Ms. Jones ended up at the Hotel Silver Lake, perched on a hillside with sweeping views of Hollywood. “I was like, ‘This is too good to be true,’” she said last summer.

By December, she found a job working in a warehouse twice a week. She visited her son and grandchild across town when she could. But otherwise, she said she could feel loneliness creeping in and had doubts about her future.

“I don’t want to go back to the street, but I want something guaranteed, not temporary,” Ms. Jones said.

Although Inside Safe has placed more than 2,100 people into shelter, only about 400 have moved into permanent housing.
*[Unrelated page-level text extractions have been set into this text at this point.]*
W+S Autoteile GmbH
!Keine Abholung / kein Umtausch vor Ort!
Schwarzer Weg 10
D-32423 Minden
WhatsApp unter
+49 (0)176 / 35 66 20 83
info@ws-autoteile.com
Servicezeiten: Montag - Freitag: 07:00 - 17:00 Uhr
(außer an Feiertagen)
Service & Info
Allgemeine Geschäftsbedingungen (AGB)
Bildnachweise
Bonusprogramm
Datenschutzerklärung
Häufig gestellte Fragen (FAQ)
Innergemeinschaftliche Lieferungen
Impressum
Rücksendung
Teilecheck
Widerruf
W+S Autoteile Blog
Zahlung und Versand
Almost a quarter of the participants are no longer in the program; most of those are homeless again, and the city has no way to track them. At least 30 participants have died.
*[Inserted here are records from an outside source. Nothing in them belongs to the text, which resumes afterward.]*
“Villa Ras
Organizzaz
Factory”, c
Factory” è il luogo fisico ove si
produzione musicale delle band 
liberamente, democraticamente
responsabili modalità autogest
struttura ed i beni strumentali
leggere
All told, the city last year used a range of programs to move about 21,000 people off the street and into temporary housing, about 4,000 more than it did in the prior year, according to Ms. Bass’s office.

It will take as long as two years for many Inside Safe participants to move into permanent homes, many more months than Ms. Bass expected, and she has not figured out how to solve that.

The cost of renting individual rooms night by night, projected to be $110 million this fiscal year, is likely unsustainable, especially now that the city needs to cut spending. Officials have said they want to lease or buy entire motels, rather than rent them on a nightly basis, but that process is slow. Last week, Ms. Bass agreed to a sweeping audit of the city’s homelessness programs, including Inside Safe, ordered by a federal judge.

At an old-fashioned diner in the San Fernando Valley in December, Ms. Bass met with business leaders who quickly steered the conversation to homelessness. At one point, a woman told the mayor that she had recently spent a day trying to figure out how to remove excrement that was blocking the doorway of a local storefront.

“Jesus,” the mayor gasped, leaning over a mug of green tea.

Larry Slade, who leads the homelessness committee of the influential Sherman Oaks Homeowners Association, said he is rooting for Ms. Bass. But he continued to see people in distress accosting diners or shoppers on Ventura Boulevard, a major retail thoroughfare in the area.

“It’s a deluge, and we’re trying to put up sandbags,” Mr. Slade said. “I start to wonder if this is a problem that can be fixed by government.”

Los Angeles does not have enough affordable housing — as it is, more than 29,000 people are on a Los Angeles County waiting list for housing vouchers. Ms. Bass signed an executive order designed to accelerate affordable housing construction, but experts say it could take more than a year for significant numbers of additional units to be built.

Still, Ms. Bass said she felt she had accomplished a pivotal first goal: convincing Angelenos that their homeless neighbors want shelter.

Aaron Smith, 47, and others living near a freeway underpass in Hollywood had moved into a motel during an early Inside Safe effort about a year ago. On a recent afternoon, he was back at the underpass, where an encampment had re-formed, vexing nearby residents.

Mr. Smith was still living at the motel, but he had stopped by the camp, alongside a line of tents and shopping carts, to watch his girlfriend’s belongings there while she ran errands.

It was difficult to abide by rules barring visitors at the motel, Mr. Smith said, but he was determined to stay off the street until he gets a permanent home. And he was optimistic that his girlfriend would get a motel room soon.

“We don’t want to be here,” he said, gesturing at the sidewalk. “Just like you don’t want us here.”

Days later, city officials announced that they had conducted another Inside Safe operation at the encampment. It was cleared once again.